● **WHAT NEEDS TO BE DONE**: Which lines of the data contain the string "Enter"? Show each of them.

(Structured page parsing data)
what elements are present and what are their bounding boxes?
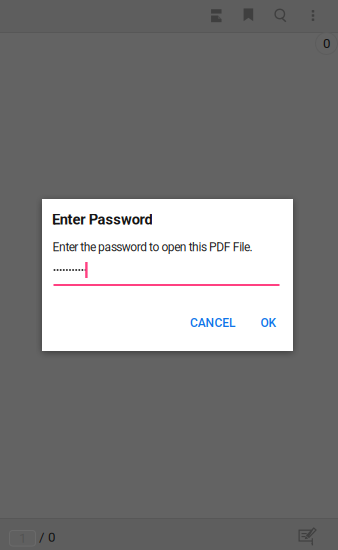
- button[interactable]: Bookmarks: [232, 0, 264, 31]
- staticText: OK: [261, 316, 276, 330]
- button[interactable]: Page number: [10, 530, 36, 546]
- staticText: 0: [323, 36, 330, 51]
- button[interactable]: Annotate: [293, 522, 323, 550]
- button[interactable]: More options: [297, 0, 329, 32]
- button[interactable]: OK: [250, 308, 288, 338]
- button[interactable]: View mode: [200, 0, 232, 32]
- staticText: 1: [19, 530, 26, 546]
- staticText: Enter Password: [52, 211, 152, 228]
- button[interactable]: Search: [265, 0, 297, 32]
- staticText: Enter the password to open this PDF File…: [52, 240, 252, 254]
- button[interactable]: CANCEL: [182, 308, 244, 338]
- staticText: CANCEL: [190, 316, 235, 330]
- staticText: / 0: [39, 530, 55, 545]
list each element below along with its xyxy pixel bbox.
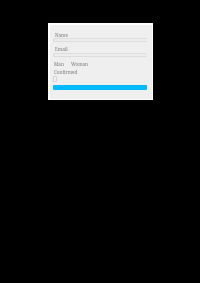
staticText: Name [55, 32, 68, 38]
staticText: Confirmed [54, 69, 78, 75]
button[interactable]: Woman [71, 61, 89, 67]
staticText: Man [54, 61, 64, 67]
button[interactable]: Man [54, 61, 64, 67]
button[interactable]: Name input field [53, 38, 147, 42]
staticText: Woman [71, 61, 89, 67]
staticText: Email [55, 46, 68, 52]
button[interactable]: Confirmed check box [53, 76, 57, 82]
button[interactable]: Submit [53, 85, 147, 90]
button[interactable]: Email input field [53, 53, 147, 57]
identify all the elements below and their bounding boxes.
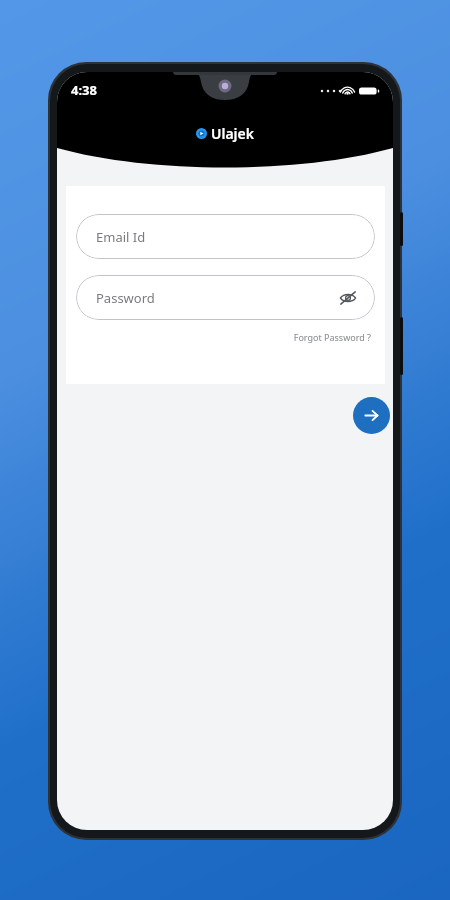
button[interactable]: Continue	[353, 397, 390, 434]
button[interactable]: Forgot Password ?	[289, 329, 375, 345]
staticText: Ulajek	[211, 124, 254, 143]
staticText: Password	[96, 289, 155, 307]
staticText: Email Id	[96, 228, 146, 246]
button[interactable]: Email Id	[76, 214, 375, 259]
staticText: 4:38	[71, 81, 97, 99]
button[interactable]: Show password	[337, 287, 359, 309]
button[interactable]: Password	[76, 275, 375, 320]
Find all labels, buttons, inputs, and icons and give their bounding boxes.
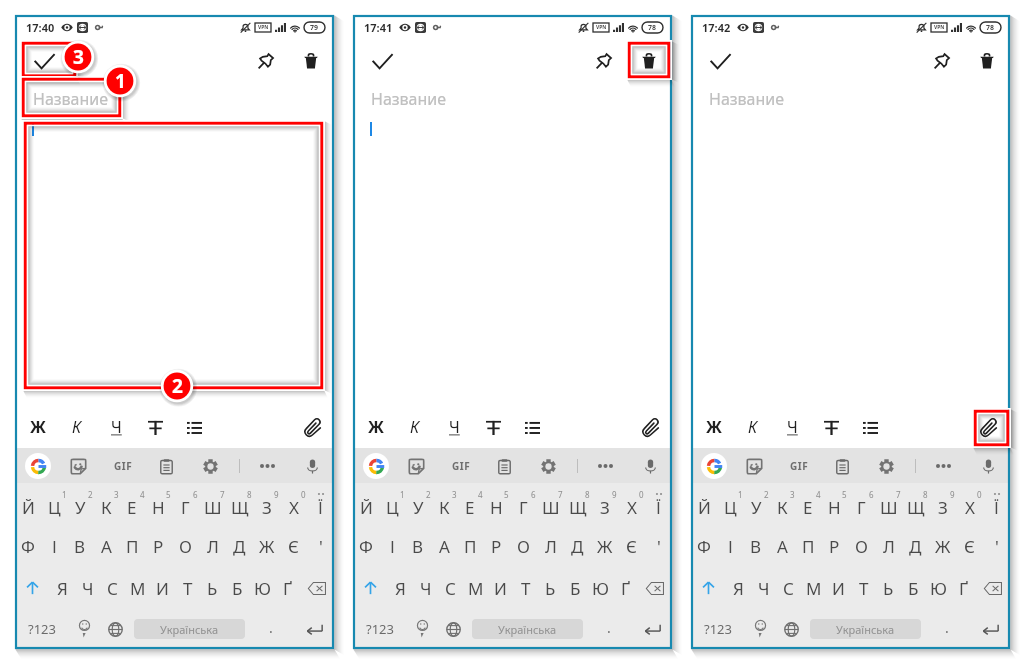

● **YOUR SOLUTION**:
- staticText: Enter Password: [52, 211, 152, 228]
- staticText: Enter the password to open this PDF File…: [52, 240, 252, 254]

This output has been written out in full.